§ **What is required**
Copy all lines of the listing that include the string "MUSEUM".
####################
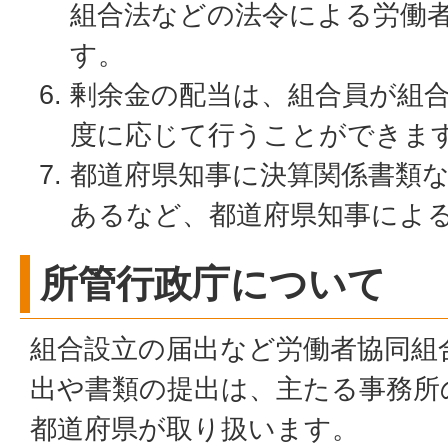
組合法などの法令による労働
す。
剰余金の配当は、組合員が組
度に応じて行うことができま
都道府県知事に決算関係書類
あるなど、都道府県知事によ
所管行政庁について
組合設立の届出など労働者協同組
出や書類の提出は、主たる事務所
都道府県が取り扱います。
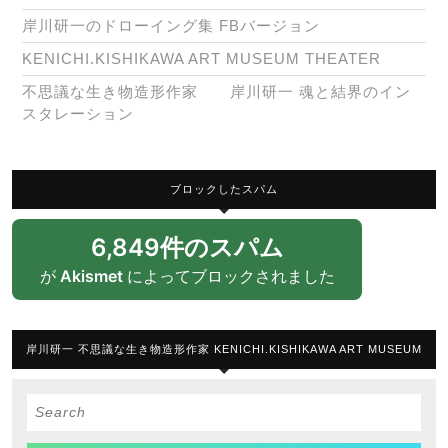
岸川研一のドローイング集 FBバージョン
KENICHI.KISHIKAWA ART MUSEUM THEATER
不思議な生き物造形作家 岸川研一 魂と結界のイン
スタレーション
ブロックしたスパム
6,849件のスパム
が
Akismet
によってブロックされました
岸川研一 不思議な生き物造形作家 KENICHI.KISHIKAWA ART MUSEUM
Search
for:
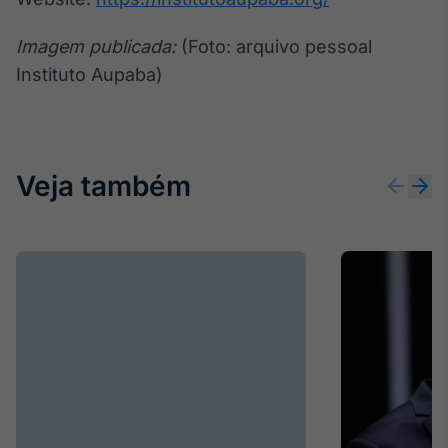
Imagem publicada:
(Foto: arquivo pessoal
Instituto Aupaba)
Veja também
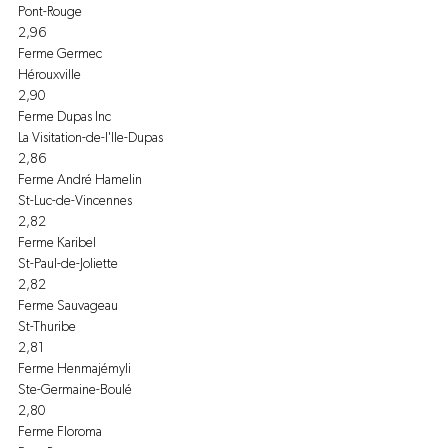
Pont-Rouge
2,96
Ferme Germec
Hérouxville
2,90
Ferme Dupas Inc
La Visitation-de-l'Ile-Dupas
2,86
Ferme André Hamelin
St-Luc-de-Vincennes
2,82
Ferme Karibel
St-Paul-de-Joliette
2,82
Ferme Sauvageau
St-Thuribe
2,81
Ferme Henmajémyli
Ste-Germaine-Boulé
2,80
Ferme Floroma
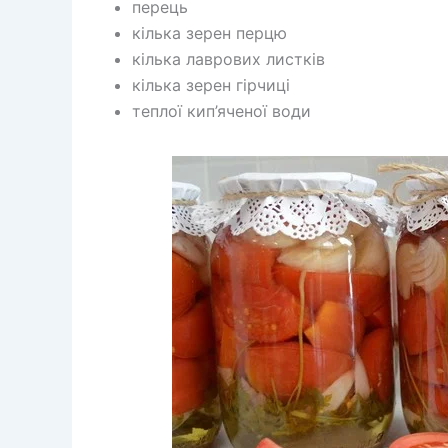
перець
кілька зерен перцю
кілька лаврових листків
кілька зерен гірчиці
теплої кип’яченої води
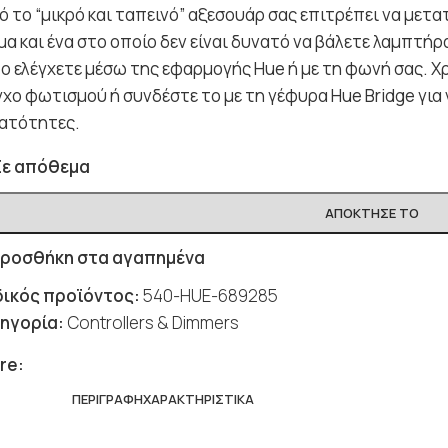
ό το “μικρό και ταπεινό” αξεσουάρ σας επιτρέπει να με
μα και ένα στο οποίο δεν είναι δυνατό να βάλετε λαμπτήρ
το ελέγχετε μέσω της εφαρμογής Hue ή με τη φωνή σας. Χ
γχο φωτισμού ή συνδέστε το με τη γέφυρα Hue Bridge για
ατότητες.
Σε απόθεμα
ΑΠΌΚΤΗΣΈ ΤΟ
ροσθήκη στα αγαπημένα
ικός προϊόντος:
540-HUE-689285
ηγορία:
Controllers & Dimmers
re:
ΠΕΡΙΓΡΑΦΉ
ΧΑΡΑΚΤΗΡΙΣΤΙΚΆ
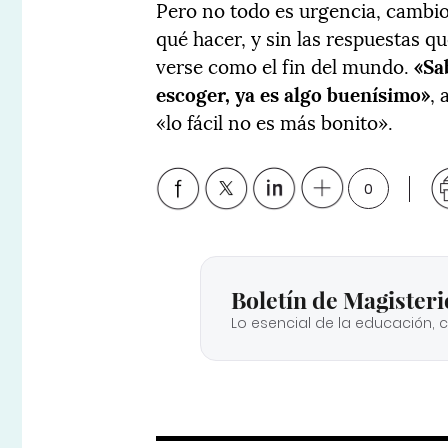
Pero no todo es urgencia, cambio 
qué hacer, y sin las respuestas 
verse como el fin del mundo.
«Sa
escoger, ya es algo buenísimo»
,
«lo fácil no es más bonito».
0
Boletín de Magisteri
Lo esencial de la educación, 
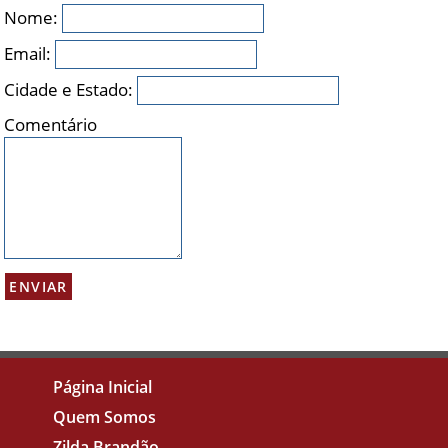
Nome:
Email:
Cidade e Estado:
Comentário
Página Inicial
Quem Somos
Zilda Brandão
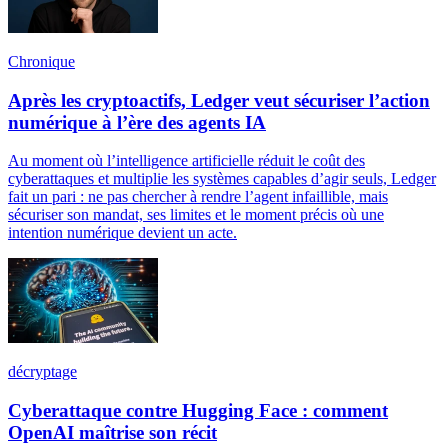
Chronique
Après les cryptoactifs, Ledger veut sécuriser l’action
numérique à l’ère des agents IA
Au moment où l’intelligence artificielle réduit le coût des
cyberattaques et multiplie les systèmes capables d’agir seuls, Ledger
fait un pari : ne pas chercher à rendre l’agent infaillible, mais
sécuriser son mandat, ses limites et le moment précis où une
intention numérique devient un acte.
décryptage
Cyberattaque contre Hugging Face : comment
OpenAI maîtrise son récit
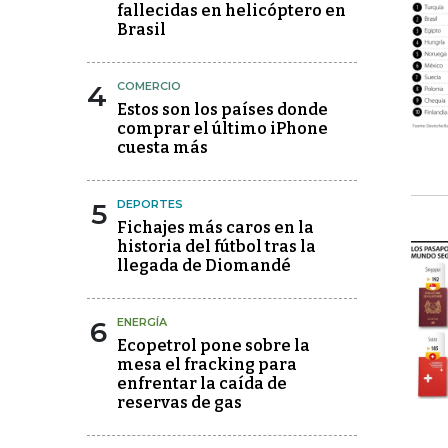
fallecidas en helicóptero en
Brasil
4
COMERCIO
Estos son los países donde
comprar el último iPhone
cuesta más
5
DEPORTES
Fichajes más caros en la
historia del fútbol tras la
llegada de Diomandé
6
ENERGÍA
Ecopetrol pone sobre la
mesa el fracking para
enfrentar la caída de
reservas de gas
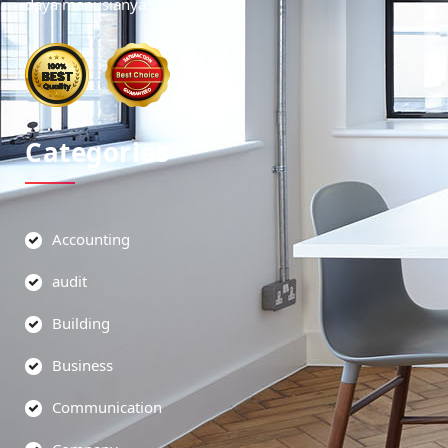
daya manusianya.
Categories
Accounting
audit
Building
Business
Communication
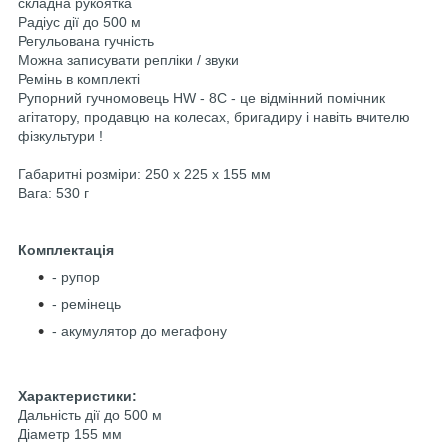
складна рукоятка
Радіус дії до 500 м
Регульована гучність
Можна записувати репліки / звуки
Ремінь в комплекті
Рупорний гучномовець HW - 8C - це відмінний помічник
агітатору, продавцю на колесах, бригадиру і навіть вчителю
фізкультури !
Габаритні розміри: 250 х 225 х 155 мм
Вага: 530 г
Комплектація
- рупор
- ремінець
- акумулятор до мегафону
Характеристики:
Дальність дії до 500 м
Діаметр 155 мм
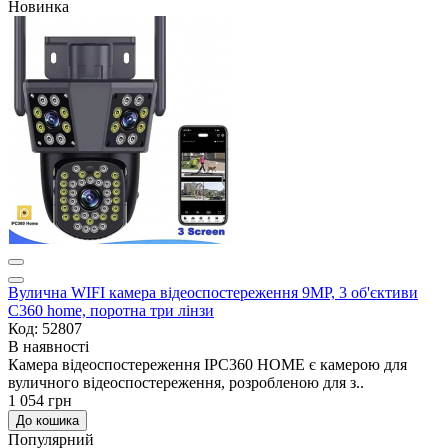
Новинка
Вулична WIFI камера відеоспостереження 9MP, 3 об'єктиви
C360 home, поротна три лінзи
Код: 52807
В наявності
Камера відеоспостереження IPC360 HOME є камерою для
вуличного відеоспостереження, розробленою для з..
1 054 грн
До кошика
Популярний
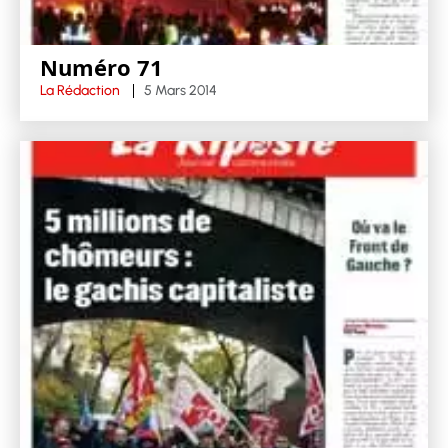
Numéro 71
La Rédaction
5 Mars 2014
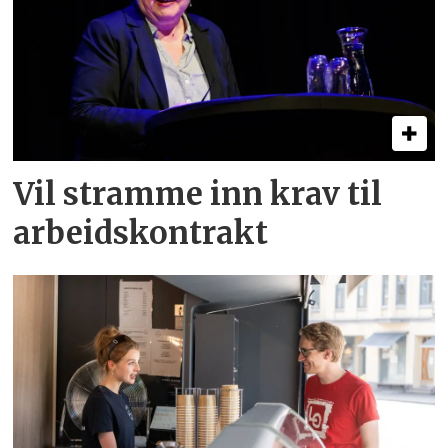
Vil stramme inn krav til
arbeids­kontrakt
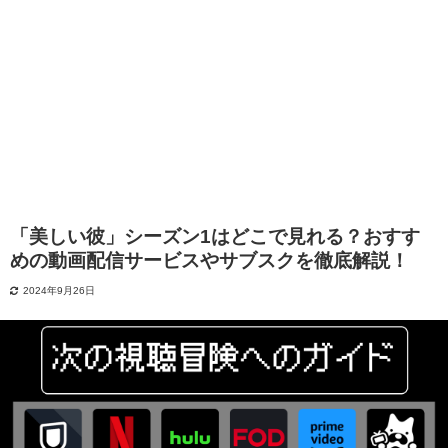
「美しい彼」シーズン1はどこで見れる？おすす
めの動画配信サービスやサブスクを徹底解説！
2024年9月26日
####################
§ **Result**
KENICHI.KISHIKAWA ART MUSEUM THEATER
岸川研一 不思議な生き物造形作家 KENICHI.KISHIKAWA ART MUSEUM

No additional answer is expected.